> _TO DO_
Write out every record below exactly as it stands, leaving the pictures out.

(Collected data)
--- START ---

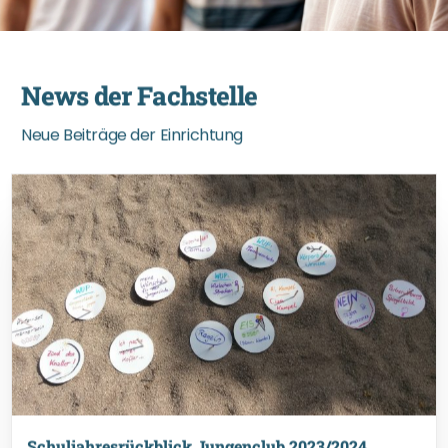
N
e
w
s
d
e
r
F
a
c
h
s
t
e
l
l
e
N
e
u
e
B
e
i
t
r
ä
g
e
d
e
r
E
i
n
r
i
c
h
t
u
n
g
Schuljahresrückblick Jungenclub 2023/2024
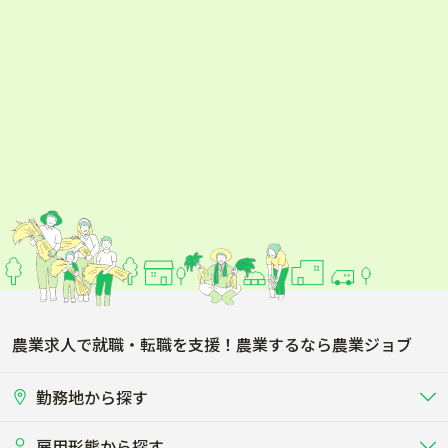
農業求人で就職・転職を支援！農業するなら農業ジョブ
勤務地から探す
雇用形態から探す
北海道
東北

--- END ---

> _ANSWER TO THE PROBLEM_
N
e
w
s
d
e
r
F
a
c
h
s
t
e
l
l
e
N
e
u
e
B
e
i
t
r
ä
g
e
d
e
r
E
i
n
r
i
c
h
t
u
n
g
Schuljahresrückblick Jungenclub 2023/2024
農業求人で就職・転職を支援！農業するなら農業ジョブ
勤務地から探す
雇用形態から探す
北海道
東北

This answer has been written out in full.